**About this exercise:**
Where a line of the listing below includes the word "Advanced", reproduce that line.

**Material provided:**
○ ○ ○ ○ ○
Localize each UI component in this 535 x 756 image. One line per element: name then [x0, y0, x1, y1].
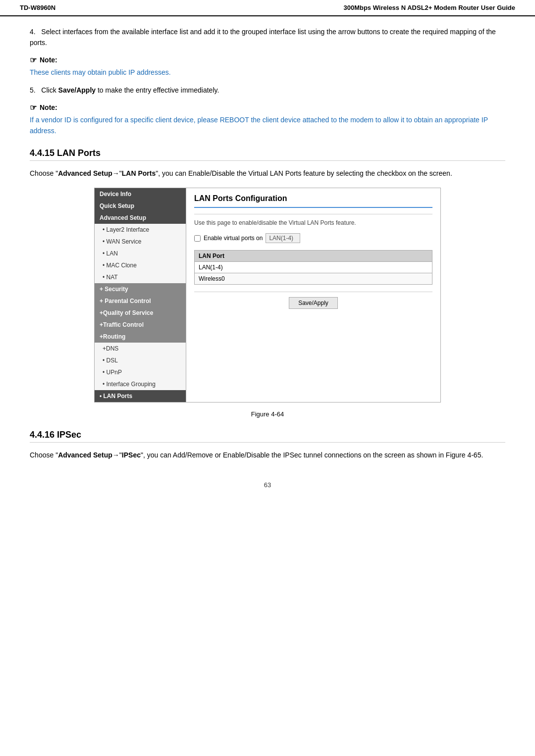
figure-caption: Figure 4-64 [30, 410, 505, 418]
sidebar-item-quick-setup[interactable]: Quick Setup [95, 200, 186, 212]
note2-label: Note: [40, 103, 57, 111]
section-445-heading: 4.4.15 LAN Ports [30, 148, 505, 161]
step-5: 5. Click Save/Apply to make the entry ef… [30, 85, 505, 96]
note1-text: These clients may obtain public IP addre… [30, 67, 505, 78]
sidebar-item-dsl[interactable]: • DSL [95, 354, 186, 366]
note-2: ☞ Note: If a vendor ID is configured for… [30, 103, 505, 137]
nav-sidebar: Device Info Quick Setup Advanced Setup •… [95, 188, 186, 402]
note2-icon: ☞ [30, 103, 37, 112]
enable-label: Enable virtual ports on [204, 235, 263, 242]
sidebar-item-mac-clone[interactable]: • MAC Clone [95, 259, 186, 271]
sidebar-item-layer2[interactable]: • Layer2 Interface [95, 224, 186, 236]
sidebar-item-routing[interactable]: +Routing [95, 331, 186, 343]
page-footer: 63 [0, 481, 535, 499]
page-number: 63 [264, 481, 271, 489]
enable-row: Enable virtual ports on LAN(1-4) [194, 233, 432, 243]
panel-description: Use this page to enable/disable the Virt… [194, 214, 432, 226]
lan-table-header: LAN Port [195, 251, 432, 262]
note1-icon: ☞ [30, 55, 37, 65]
step5-bold: Save/Apply [58, 86, 96, 94]
table-row: LAN(1-4) [195, 262, 432, 273]
enable-input[interactable]: LAN(1-4) [266, 233, 300, 243]
step5-suffix: to make the entry effective immediately. [96, 86, 219, 94]
note1-label: Note: [40, 56, 57, 64]
page-header: TD-W8960N 300Mbps Wireless N ADSL2+ Mode… [0, 0, 535, 16]
sidebar-item-traffic-control[interactable]: +Traffic Control [95, 319, 186, 331]
figure-445: Device Info Quick Setup Advanced Setup •… [94, 188, 441, 403]
step-4: 4. Select interfaces from the available … [30, 26, 505, 49]
note2-text: If a vendor ID is configured for a speci… [30, 114, 505, 137]
sidebar-item-dns[interactable]: +DNS [95, 343, 186, 354]
panel-title: LAN Ports Configuration [194, 194, 432, 208]
main-content: 4. Select interfaces from the available … [0, 26, 535, 461]
body-bold2: LAN Ports [122, 169, 156, 177]
save-apply-button[interactable]: Save/Apply [289, 297, 338, 309]
model-name: TD-W8960N [20, 4, 55, 11]
panel-main: LAN Ports Configuration Use this page to… [186, 188, 440, 402]
section-446-title: 4.4.16 IPSec [30, 430, 81, 440]
save-btn-row: Save/Apply [194, 292, 432, 309]
sidebar-item-security[interactable]: + Security [95, 283, 186, 295]
enable-checkbox[interactable] [194, 235, 201, 242]
446-bold1: Advanced Setup [58, 451, 112, 459]
note-1: ☞ Note: These clients may obtain public … [30, 55, 505, 78]
body-bold1: Advanced Setup [58, 169, 112, 177]
sidebar-item-device-info[interactable]: Device Info [95, 188, 186, 200]
section-445-body: Choose "Advanced Setup→"LAN Ports", you … [30, 168, 505, 180]
sidebar-item-parental-control[interactable]: + Parental Control [95, 295, 186, 307]
sidebar-item-lan[interactable]: • LAN [95, 248, 186, 259]
section-445-title: 4.4.15 LAN Ports [30, 148, 101, 158]
sidebar-item-upnp[interactable]: • UPnP [95, 366, 186, 378]
446-bold2: IPSec [122, 451, 141, 459]
step5-prefix: Click [41, 86, 58, 94]
guide-title: 300Mbps Wireless N ADSL2+ Modem Router U… [343, 4, 515, 11]
lan-row-2: Wireless0 [195, 273, 432, 285]
lan-row-1: LAN(1-4) [195, 262, 432, 273]
step-4-text: Select interfaces from the available int… [30, 28, 496, 47]
sidebar-item-lan-ports[interactable]: • LAN Ports [95, 390, 186, 402]
table-row: Wireless0 [195, 273, 432, 285]
sidebar-item-interface-grouping[interactable]: • Interface Grouping [95, 378, 186, 390]
sidebar-item-nat[interactable]: • NAT [95, 271, 186, 283]
sidebar-item-advanced-setup[interactable]: Advanced Setup [95, 212, 186, 224]
section-446-heading: 4.4.16 IPSec [30, 430, 505, 443]
section-446-body: Choose "Advanced Setup→"IPSec", you can … [30, 450, 505, 461]
sidebar-item-wan-service[interactable]: • WAN Service [95, 236, 186, 248]
lan-table: LAN Port LAN(1-4) Wireless0 [194, 250, 432, 285]
sidebar-item-qos[interactable]: +Quality of Service [95, 307, 186, 319]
○ ○ ○ ○ ○
**Your solution:**
nav-sidebar: Device Info Quick Setup Advanced Setup •… [95, 188, 186, 402]
figure-445: Device Info Quick Setup Advanced Setup •… [94, 188, 441, 403]
446-bold1: Advanced Setup [58, 451, 112, 459]
body-bold1: Advanced Setup [58, 169, 112, 177]
section-445-body: Choose "Advanced Setup→"LAN Ports", you … [30, 168, 505, 180]
sidebar-item-advanced-setup[interactable]: Advanced Setup [95, 212, 186, 224]
section-446-body: Choose "Advanced Setup→"IPSec", you can … [30, 450, 505, 461]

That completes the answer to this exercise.